The output of this script is a script in python
Construction
Is similar to the SmartScraperGraph, the only difference is that instead of having the GenerateAnswerNode it has a GenerateScraperNode that, given the documents, returns the beautifulsoup document.
Implementation
Here’s instead how a ScriptCreatorGraph code looks like
from scrapegraphai.graphs import ScriptCreatorGraph
from scrapegraphai.utils import prettify_exec_info
graph_config = {
"llm": {
"api_key": "openai_key",
"model": "gpt-3.5-turbo",
},
"library": "beautifulsoup"
}
script_creator_graph = ScriptCreatorGraph(
prompt="List me all the projects with their description.",
# also accepts a string with the already downloaded HTML code
source="https://perinim.github.io/projects",
config=graph_config
)
result = script_creator_graph.run()
print(result)
The advantages of having an AI model writing for you, with the proper precautions, the scraper is not limited to the savings of the setup costs for new websites, but also on their maintenance.

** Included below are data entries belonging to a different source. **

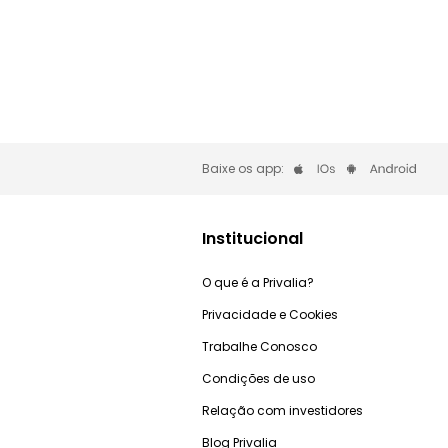
Baixe os app:
Institucional
O que é a Privalia?
Privacidade e Cookies
Trabalhe Conosco
Condições de uso
Relação com investidores
Blog Privalia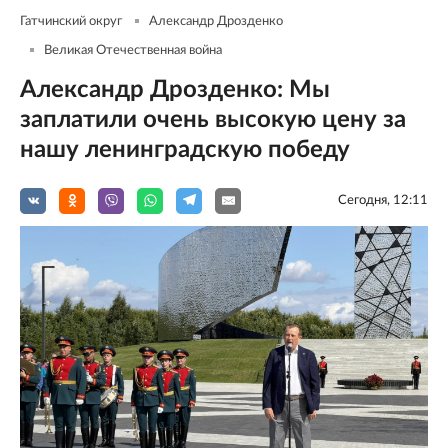
Гатчинский округ
Александр Дрозденко
Великая Отечественная война
Александр Дрозденко: Мы
заплатили очень высокую цену за
нашу ленинградскую победу
Сегодня, 12:11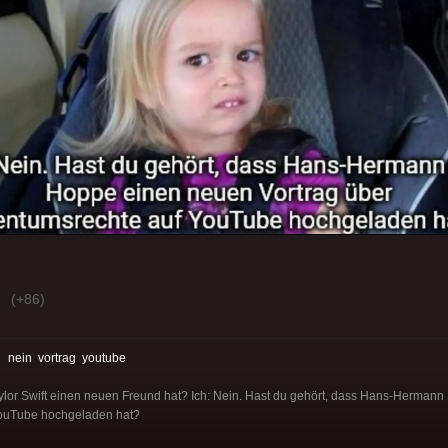
(+86)
:
nein
vortrag
youtube
aylor Swift einen neuen Freund hat? Ich: Nein. Hast du gehört, dass Hans-Herman
YouTube hochgeladen hat?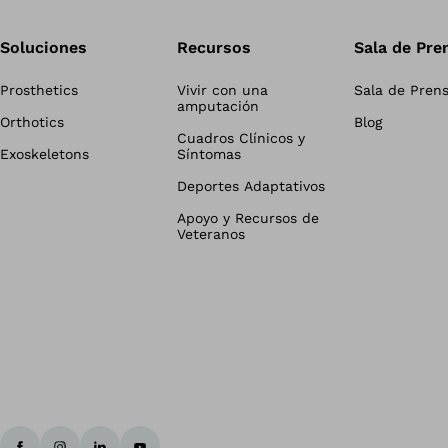
Soluciones
Recursos
Sala de Pre
Prosthetics
Vivir con una
Sala de Pren
amputación
Orthotics
Blog
Cuadros Clínicos y
Exoskeletons
Síntomas
Deportes Adaptativos
Apoyo y Recursos de
Veteranos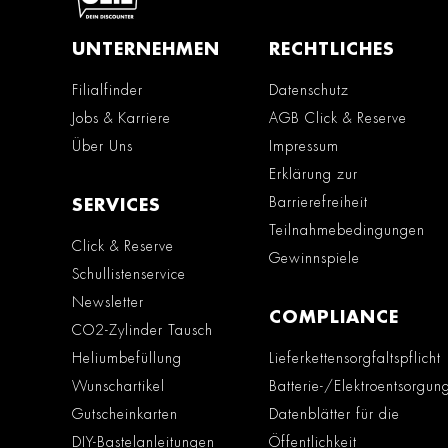
UNTERNEHMEN
RECHTLICHES
Filialfinder
Datenschutz
Jobs & Karriere
AGB Click & Reserve
Über Uns
Impressum
Erklärung zur
Barrierefreiheit
SERVICES
Teilnahmebedingungen
Click & Reserve
Gewinnspiele
Schullistenservice
Newsletter
COMPLIANCE
CO2-Zylinder Tausch
Heliumbefüllung
Lieferkettensorgfaltspflicht
Wunschartikel
Batterie-/Elektroentsorgun
Gutscheinkarten
Datenblätter für die
DIY-Bastelanleitungen
Öffentlichkeit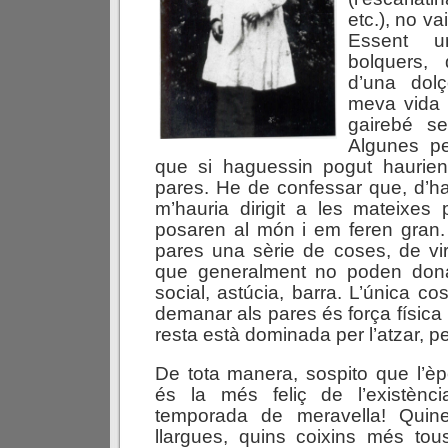
etc.), no va
Essent u
bolquers, 
d’una dolç
meva vida 
gairebé seg
Algunes pe
que si haguessin pogut haurien 
pares. He de confessar que, d’hav
m’hauria dirigit a les mateixe
posaren al món i em feren gra
pares una sèrie de coses, de virt
que generalment no poden donar
social, astúcia, barra. L’única c
demanar als pares és força física i
resta està dominada per l’atzar, 
De tota manera, sospito que l’è
és la més feliç de l’existènci
temporada de meravella! Qui
llargues, quins coixins més tou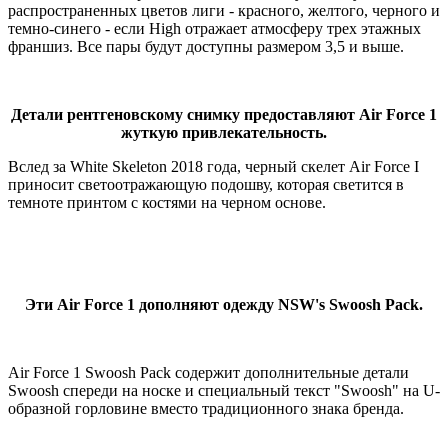
распространенных цветов лиги - красного, желтого, черного и
темно-синего - если High отражает атмосферу трех этажных
франшиз. Все пары будут доступны размером 3,5 и выше.
Детали рентгеновскому снимку предоставляют Air Force 1
жуткую привлекательность.
Вслед за White Skeleton 2018 года, черный скелет Air Force I
приносит светоотражающую подошву, которая светится в
темноте принтом с костями на черном основе.
Эти Air Force 1 дополняют одежду NSW's Swoosh Pack.
Air Force 1 Swoosh Pack содержит дополнительные детали
Swoosh спереди на носке и специальный текст "Swoosh" на U-
образной горловине вместо традиционного знака бренда.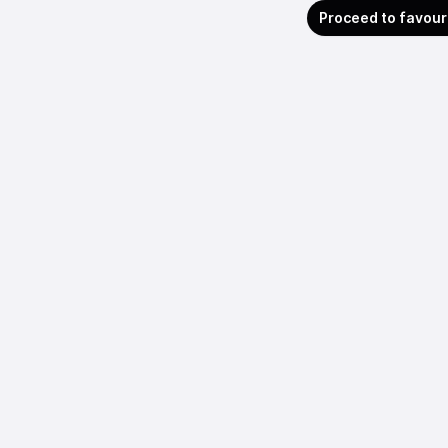
Proceed to favour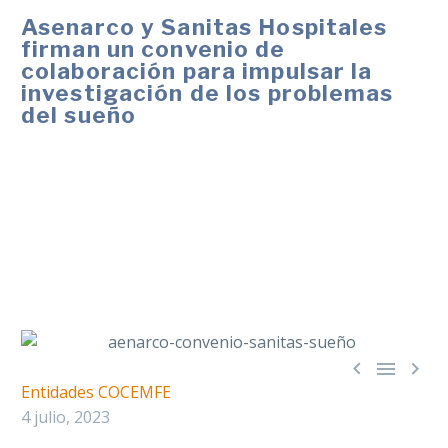
Asenarco y Sanitas Hospitales
firman un convenio de
colaboración para impulsar la
investigación de los problemas
del sueño
Las entidades organizarán acciones conjuntas que
permitan un mejor conocimiento de los trastornos del
sueño, como el intercambio y difusión de guías sobre
problemas específicos, así como la celebración de
jornadas divulgativas y de formación.



Entidades COCEMFE
4 julio, 2023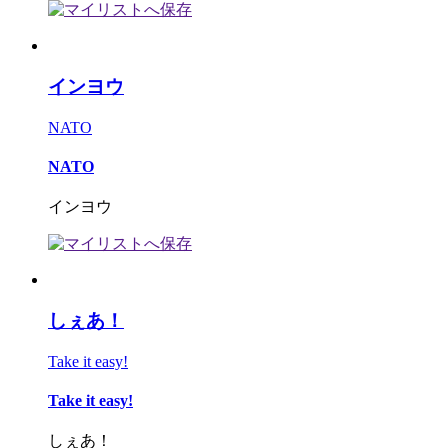
インヨウ
NATO
NATO
インヨウ
しぇあ！
Take it easy!
Take it easy!
しぇあ！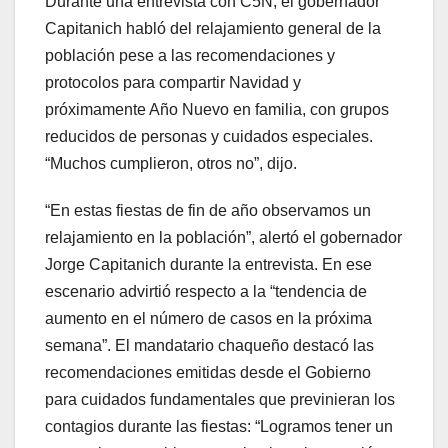
Durante una entrevista con C5N, el gobernador
Capitanich habló del relajamiento general de la
población pese a las recomendaciones y
protocolos para compartir Navidad y
próximamente Año Nuevo en familia, con grupos
reducidos de personas y cuidados especiales.
“Muchos cumplieron, otros no”, dijo.
“En estas fiestas de fin de año observamos un
relajamiento en la población”, alertó el gobernador
Jorge Capitanich durante la entrevista. En ese
escenario advirtió respecto a la “tendencia de
aumento en el número de casos en la próxima
semana”. El mandatario chaqueño destacó las
recomendaciones emitidas desde el Gobierno
para cuidados fundamentales que previnieran los
contagios durante las fiestas: “Logramos tener un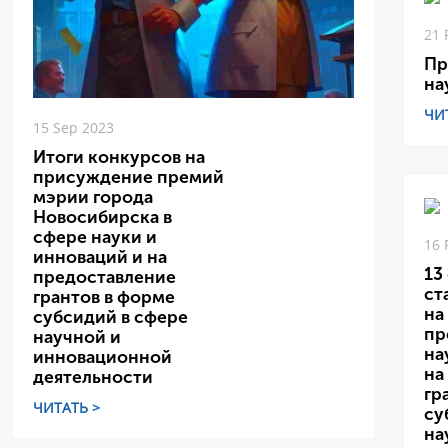
21 
Пр
на
ЧИ
15 Sep 2023
Итоги конкурсов на
присуждение премий
мэрии города
Новосибирска в
сфере науки и
16 
инноваций и на
13
предоставление
ст
грантов в форме
на
субсидий в сфере
пр
научной и
на
инновационной
на
деятельности
гр
ЧИТАТЬ >
су
на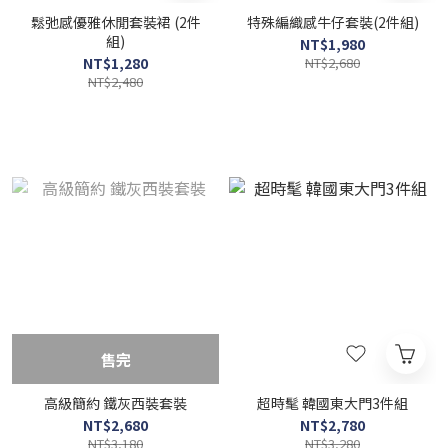
鬆弛感優雅休閒套裝裙 (2件
特殊編織感牛仔套裝(2件組)
組)
NT$1,980
NT$1,280
NT$2,680
NT$2,480
售完
高級簡約 鐵灰西裝套裝
超時髦 韓國東大門3件組
NT$2,680
NT$2,780
NT$3,180
NT$3,280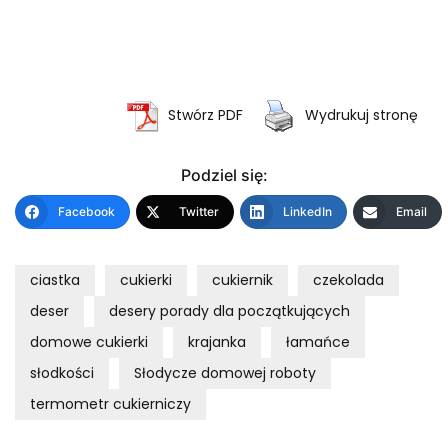
Stwórz PDF
Wydrukuj stronę
Podziel się:
Facebook
Twitter
LinkedIn
Email
ciastka
cukierki
cukiernik
czekolada
deser
desery porady dla początkujących
domowe cukierki
krajanka
łamańce
słodkości
Słodycze domowej roboty
termometr cukierniczy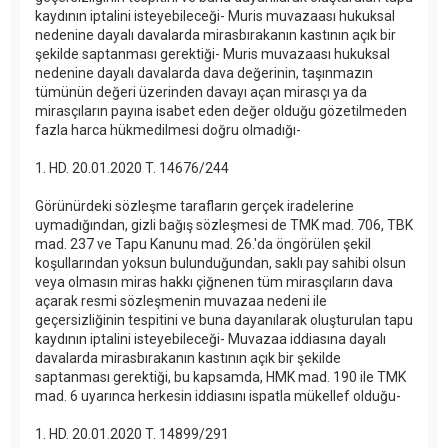
kaydının iptalini isteyebileceği- Muris muvazaası hukuksal
nedenine dayalı davalarda mirasbırakanın kastının açık bir
şekilde saptanması gerektiği- Muris muvazaası hukuksal
nedenine dayalı davalarda dava değerinin, taşınmazın
tümünün değeri üzerinden davayı açan mirasçı ya da
mirasçıların payına isabet eden değer olduğu gözetilmeden
fazla harca hükmedilmesi doğru olmadığı-
1. HD. 20.01.2020 T. 14676/244
Görünürdeki sözleşme tarafların gerçek iradelerine
uymadığından, gizli bağış sözleşmesi de TMK mad. 706, TBK
mad. 237 ve Tapu Kanunu mad. 26.'da öngörülen şekil
koşullarından yoksun bulunduğundan, saklı pay sahibi olsun
veya olmasın miras hakkı çiğnenen tüm mirasçıların dava
açarak resmi sözleşmenin muvazaa nedeni ile
geçersizliğinin tespitini ve buna dayanılarak oluşturulan tapu
kaydının iptalini isteyebileceği- Muvazaa iddiasına dayalı
davalarda mirasbırakanın kastının açık bir şekilde
saptanması gerektiği, bu kapsamda, HMK mad. 190 ile TMK
mad. 6 uyarınca herkesin iddiasını ispatla mükellef olduğu-
1. HD. 20.01.2020 T. 14899/291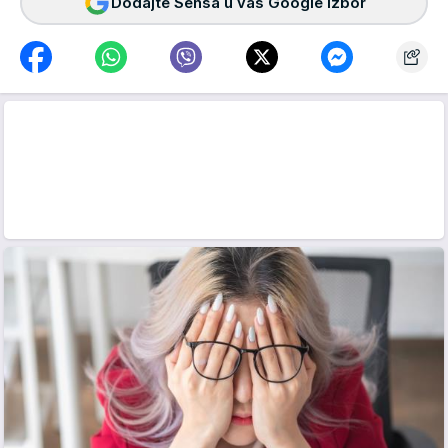
Dodajte Sensa u vaš Google izbor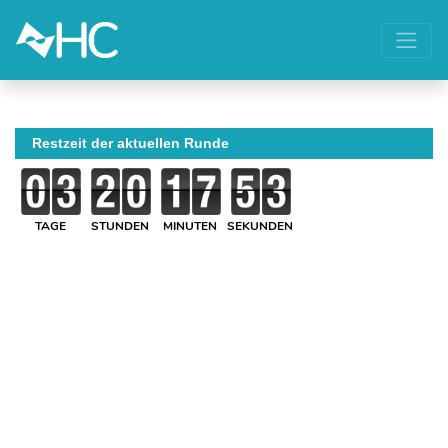
Restzeit der aktuellen Runde
TAGE
STUNDEN
MINUTEN
SEKUNDEN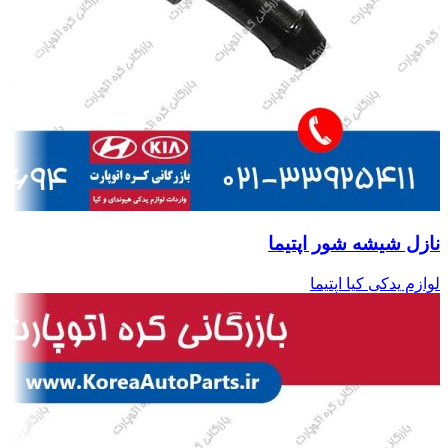
نازل شیشه شور اپتیما
لوازم یدکی کیا اپتیما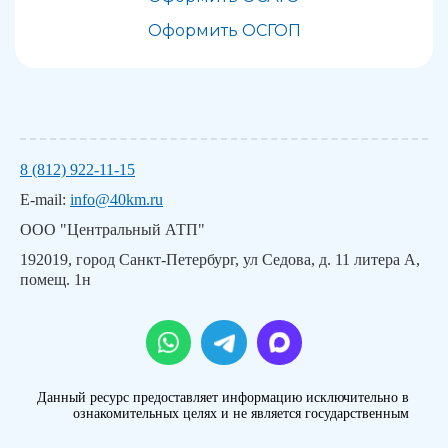
Оформить ОСГОП
8 (812) 922-11-15
E-mail:
info@40km.ru
ООО "Центральный АТП"
192019, город Санкт-Петербург, ул Седова, д. 11 литера А,
помещ. 1н
Данный ресурс предоставляет информацию исключительно в
ознакомительных целях и не является государственным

A futuristic scenario: self-healing web data pipelines
Given the ability of LLMs to write code, we can imagine a futuristic scenario where a web scraper will self-heal. When our QA process detects a failure in some or all of our scraped data, it can automatically trigger a fix request to a LLM, on a certain field or for the whole scraper.
Using its capabilities, we get back a new scraper that, after some tests, can be released in production with the new selectors.
In this scenario, the maintenance costs for scrapers, at least for the easiest ones, are near zero, giving the companies the capability to scale, which is a current pain point for data factories.
Final remarks
This article concludes our mini-series about the cost of web scraping: after identifying the cost categories in the previous post, today we’ve seen how LLMs could help, today and in the future, to lower them.
We’re still far from LLMs being blindly used in production environments but we just keep in mind that we’re in the early days of this technology, but we could already catch a glimpse of the advantages for the industry if the promises will be kept.
Thanks to Marco for sharing with us the details of ScrapeGraphAI and hope to have you again on these pages.